Mesothelioma Survival Is Longer with Combo of Surgery and Chemotherapy

The best strategy for treating diffuse malignant peritoneal mesothelioma is a combination of cytoreductive surgery and HIPEC (hyperthermic intraperitoneal chemotherapy).

That’s what French researchers writing in the European Journal of Cancer believe after examining 23 years worth of medical records from patients with diffuse malignant peritoneal mesothelioma.

You should therefore feel more confident about cytoreductive surgery with HIPEC if you have peritoneal mesothelioma and are considering this paired procedure.

However, you may want to think carefully about having neoadjuvant chemotherapy prior to cytoreductive surgery and HIPEC. According to the researchers, it can reduce survival potential.

The researchers noted that the combination of cytoreductive surgery and HIPEC is the acknowledged gold standard for waging war against diffuse malignant peritoneal mesothelioma.

Therefore, peritoneal mesothelioma patients would be wise to choose cytoreductive surgery and HIPEC as the first line of treatment (if their doctors deem it appropriate), the researchers contend.

Cytoreductive Surgery and HIPEC Best Treatment for Peritoneal Mesothelioma

Cytoreductive surgery is a procedure that has as its goal the elimination of all mesothelioma cells in the abdomen and pelvic region. This is accomplished with the use of multiple peritonectomy procedures.

HIPEC comes immediately after the surgery and while you’re still on the operating table. It entails administering heated chemotherapy drugs. Typically, the drugs used are cisplatin and doxorubicin.

The value of doxorubicin is that it discourages mesothelioma cells from coming back. It does this by inhibiting the enzyme topoisomerase II and by promoting DNA-destroying free radicals to form.

The HIPEC drugs are delivered using an intraperitoneal approach. This helps concentrate them in the vicinity of the now-removed mesothelioma to make sure that area is fully purged of cancer.

The intraperitoneal delivery of the chemo drugs also serves to keep toxicity confined locally. Since the toxicity isn’t systemic (as it would be with standard chemo), you have fewer and less severe side effects.

In earlier studies, other researchers found that cytoreductive surgery plus HIPEC could stretch overall survival with diffuse malignant peritoneal mesothelioma to at least 10 years.

Records Examined from Peritoneal Mesothelioma Patients

The French researchers performed their study by retrieving and reviewing the medical records of 126 diffuse malignant peritoneal mesothelioma patients.

These records were obtained through the French Network for Rare Peritoneal Malignancies. The network is made up of hospitals and clinics located throughout France.

The retrieved records came from 20 of the network’s member facilities. The retrieved records went back as far as 1991. The most recent were from 2014.

The researchers explained that their goal was to understand how well cytoreductive surgery and HIPEC together were or weren’t helping diffuse malignant peritoneal mesothelioma patients survive longer.

The 126 patients were divided into groups based on the type of chemotherapy they received in addition to the cytoreductive surgery with HIPEC treatment.

There was one group of 42 patients who received neoadjuvant chemotherapy.
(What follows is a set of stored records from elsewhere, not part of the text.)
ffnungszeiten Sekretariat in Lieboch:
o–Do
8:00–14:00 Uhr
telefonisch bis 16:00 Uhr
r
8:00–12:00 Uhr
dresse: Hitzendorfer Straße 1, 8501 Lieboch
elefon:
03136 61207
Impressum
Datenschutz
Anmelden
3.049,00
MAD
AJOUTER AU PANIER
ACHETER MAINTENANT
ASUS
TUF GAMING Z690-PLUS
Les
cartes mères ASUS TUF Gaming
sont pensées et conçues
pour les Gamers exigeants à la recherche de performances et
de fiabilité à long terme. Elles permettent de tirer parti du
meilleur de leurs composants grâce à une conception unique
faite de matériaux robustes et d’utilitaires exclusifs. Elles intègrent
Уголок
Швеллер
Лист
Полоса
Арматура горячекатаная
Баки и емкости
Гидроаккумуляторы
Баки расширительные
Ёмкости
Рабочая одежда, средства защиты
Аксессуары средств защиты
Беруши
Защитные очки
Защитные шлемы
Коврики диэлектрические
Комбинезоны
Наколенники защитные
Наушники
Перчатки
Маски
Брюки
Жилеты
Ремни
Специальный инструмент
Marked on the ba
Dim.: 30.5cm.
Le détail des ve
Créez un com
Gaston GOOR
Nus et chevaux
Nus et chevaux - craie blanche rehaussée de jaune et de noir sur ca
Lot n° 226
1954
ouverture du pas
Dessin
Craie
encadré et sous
There was another consisting of 16 patients that received adjuvant chemotherapy.

Still another group of 16 consisted of patients who received perioperative chemotherapy. A fourth group received no chemotherapy at all. That last group had 48 patients in it.
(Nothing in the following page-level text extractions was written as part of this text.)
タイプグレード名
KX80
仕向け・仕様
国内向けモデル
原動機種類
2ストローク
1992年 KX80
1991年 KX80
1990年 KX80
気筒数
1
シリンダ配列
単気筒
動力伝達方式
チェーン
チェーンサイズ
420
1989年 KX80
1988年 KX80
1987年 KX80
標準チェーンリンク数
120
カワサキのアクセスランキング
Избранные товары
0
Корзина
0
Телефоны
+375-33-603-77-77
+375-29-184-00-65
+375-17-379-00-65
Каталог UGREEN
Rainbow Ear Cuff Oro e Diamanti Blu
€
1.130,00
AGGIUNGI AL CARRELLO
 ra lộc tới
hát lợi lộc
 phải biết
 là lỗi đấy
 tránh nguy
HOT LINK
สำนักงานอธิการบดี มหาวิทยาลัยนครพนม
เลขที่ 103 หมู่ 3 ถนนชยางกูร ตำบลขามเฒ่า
The researchers found that the adjuvant chemotherapy group had the best outlook. Sixty-seven percent of them were still alive five years after treatment.
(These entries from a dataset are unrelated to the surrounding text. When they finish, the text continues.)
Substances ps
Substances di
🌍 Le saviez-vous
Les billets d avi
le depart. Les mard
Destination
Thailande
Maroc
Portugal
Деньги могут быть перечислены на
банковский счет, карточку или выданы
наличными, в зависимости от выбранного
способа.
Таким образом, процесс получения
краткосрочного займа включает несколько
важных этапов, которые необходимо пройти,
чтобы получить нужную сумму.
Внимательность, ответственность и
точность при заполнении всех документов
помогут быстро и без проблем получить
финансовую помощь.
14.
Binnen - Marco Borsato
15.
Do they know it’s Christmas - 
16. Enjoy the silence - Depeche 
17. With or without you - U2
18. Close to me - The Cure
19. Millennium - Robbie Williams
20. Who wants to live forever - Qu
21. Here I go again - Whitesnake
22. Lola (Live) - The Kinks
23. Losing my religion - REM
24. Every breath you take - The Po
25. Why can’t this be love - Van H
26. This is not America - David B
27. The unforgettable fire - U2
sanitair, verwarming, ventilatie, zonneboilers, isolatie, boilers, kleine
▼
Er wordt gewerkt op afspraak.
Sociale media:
By comparison, only 40 percent of the neoadjuvant chemotherapy group had survived five years after treatment.

The perioperative chemotherapy group did almost as well as the adjuvant chemotherapy group. Sixty-two percent of its members remained alive at the end of five years.

In third place was the no-chemotherapy group. Still alive at the end of five years were 56 percent of that group’s patients.

The title of the researcher’s study is “Diffuse Malignant Peritoneal Mesothelioma: Evaluation of Systemic Chemotherapy with Comprehensive Treatment Through the RENAPE Database.”